> **ABOUT THIS TASK**: Only the lines holding the string "собственников" are needed; copy each of them from the data.

> **RECORDS SUPPLIED**:
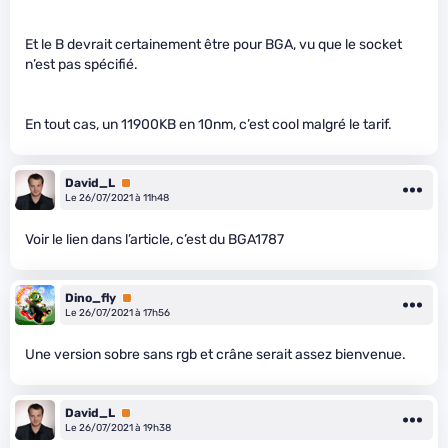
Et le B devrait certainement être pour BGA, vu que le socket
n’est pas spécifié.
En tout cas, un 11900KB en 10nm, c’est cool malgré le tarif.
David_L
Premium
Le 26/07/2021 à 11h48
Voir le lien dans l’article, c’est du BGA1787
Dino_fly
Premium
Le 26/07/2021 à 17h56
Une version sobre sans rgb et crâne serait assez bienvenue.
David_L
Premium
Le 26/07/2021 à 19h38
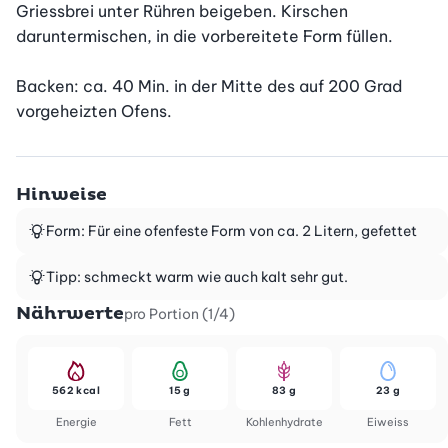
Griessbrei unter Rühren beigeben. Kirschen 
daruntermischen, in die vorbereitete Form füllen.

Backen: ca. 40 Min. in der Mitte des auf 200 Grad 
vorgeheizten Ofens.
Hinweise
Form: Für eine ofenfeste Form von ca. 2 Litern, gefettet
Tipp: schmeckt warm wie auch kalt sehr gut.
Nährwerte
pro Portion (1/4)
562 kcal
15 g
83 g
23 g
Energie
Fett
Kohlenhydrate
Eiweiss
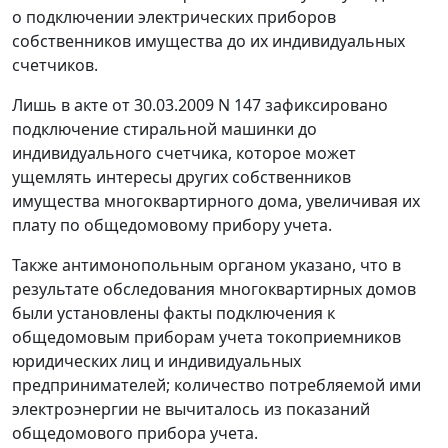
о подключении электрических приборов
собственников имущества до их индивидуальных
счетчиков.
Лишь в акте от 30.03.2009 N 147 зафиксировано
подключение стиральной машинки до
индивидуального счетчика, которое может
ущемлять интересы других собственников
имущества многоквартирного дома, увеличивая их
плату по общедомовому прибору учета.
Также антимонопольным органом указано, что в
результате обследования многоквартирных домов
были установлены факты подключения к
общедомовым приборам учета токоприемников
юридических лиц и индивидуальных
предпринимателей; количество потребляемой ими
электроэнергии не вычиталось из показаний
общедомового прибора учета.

--

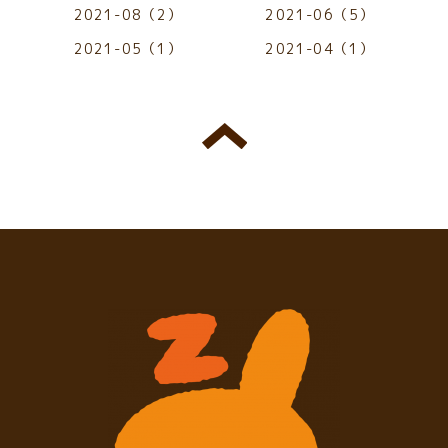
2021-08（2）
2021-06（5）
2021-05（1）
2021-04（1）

> **ANSWER TO THE EXERCISE**:
собственников имущества до их индивидуальных
ущемлять интересы других собственников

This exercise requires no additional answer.